Deubiquitinating enzymes (DUBs) remove ubiquitin from target proteins and play a critical role in maintaining protein homeostasis. Besides, the upregulation of DUBs is related to cancer progression, which implies these protein families could act as drug targets. UCHL5 is regarded as a marker in multiple cancer. Currently, b-AP15 inhibitor, that specific targeted UCHL5, and USP14, combined with cisplatin treatment has synergistic effects in bladder UC (1). Here, using UCHL5-specific knock-down and overexpression, the authors found it could influence cancer cell growth and migration ability.
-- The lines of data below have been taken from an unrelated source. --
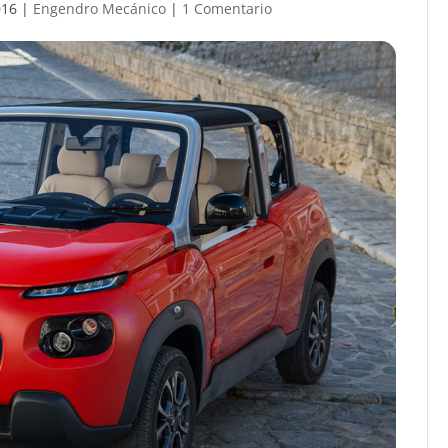
016
|
Engendro Mecánico
|
1 Comentario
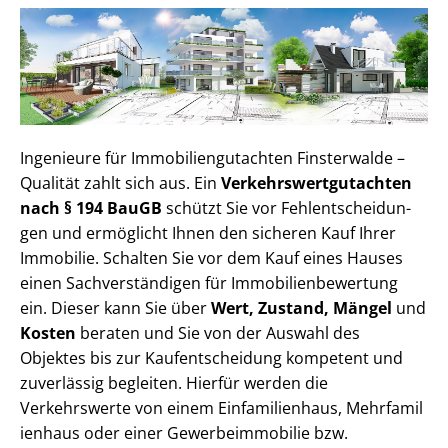
Ingenieure für Im­mo­bi­li­en­gut­ach­ten Finsterwalde –
Qualität zahlt sich aus. Ein
Ver­kehrs­wert­gut­ach­ten
nach § 194 BauGB
schützt Sie vor Fehl­ent­schei­dun­
gen und ermöglicht Ihnen den sicheren Kauf Ihrer
Immobilie. Schalten Sie vor dem Kauf eines Hauses
einen Sach­ver­stän­di­gen für Im­mo­bi­li­en­be­wer­tung
ein. Dieser kann Sie über
Wert, Zustand, Mängel
und
Kosten
beraten und Sie von der Auswahl des
Objektes bis zur Kauf­ent­schei­dung kompetent und
zuverlässig begleiten. Hierfür werden die
Verkehrswerte von einem Einfamilienhaus, Mehr­fa­mi­l
i­en­haus oder einer Ge­wer­be­im­mo­bi­lie bzw.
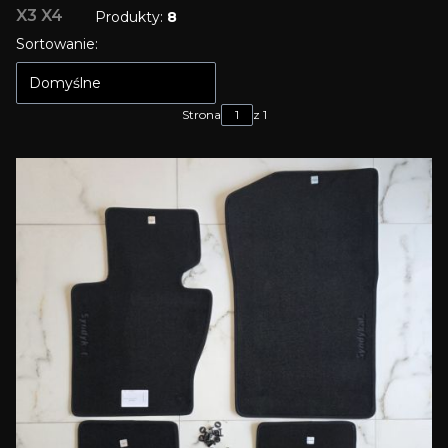
X3 X4
Produkty:
8
Lista produktów
Sortowanie:
Domyślne
Strona
z 1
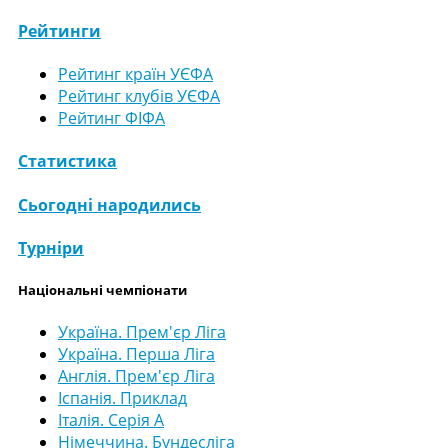
Рейтинги
Рейтинг країн УЄФА
Рейтинг клубів УЄФА
Рейтинг ФІФА
Статистика
Сьогодні народились
Турніри
Національні чемпіонати
Україна. Прем'єр Ліга
Україна. Перша Ліга
Англія. Прем'єр Ліга
Іспанія. Приклад
Італія. Серія А
Німеччина. Бундесліга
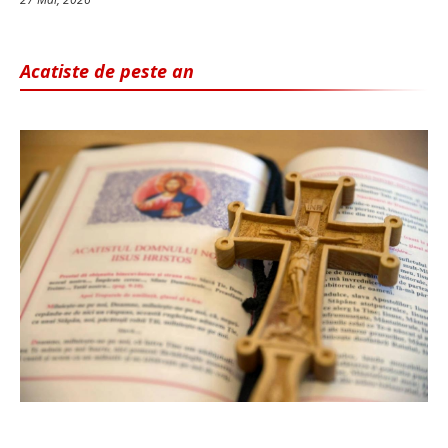
Acatiste de peste an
And, using AKT activator, SC79, and PI3K inhibitor, LY2940002, further confirms UCHL5 could influence AKT-mTOR pathway and its downstream factor, c-Myc. This result is convincing.

1.       All the western blotting results look great. The panel of p-AKT from T24 cells in Figure 4H need to be replaced or adding quantitation analysis because the shUCHL5-1 knock-down effect is not obvious.

2.       In addition, Chow’s data mentioned that UCHL5 inhibitor could induce ER stress and apoptosis. It could also influence c-Myc and β-catenin expression. That’s like the result of UCHL5 shRNA knockdown. Hence, this report should add to the discussion.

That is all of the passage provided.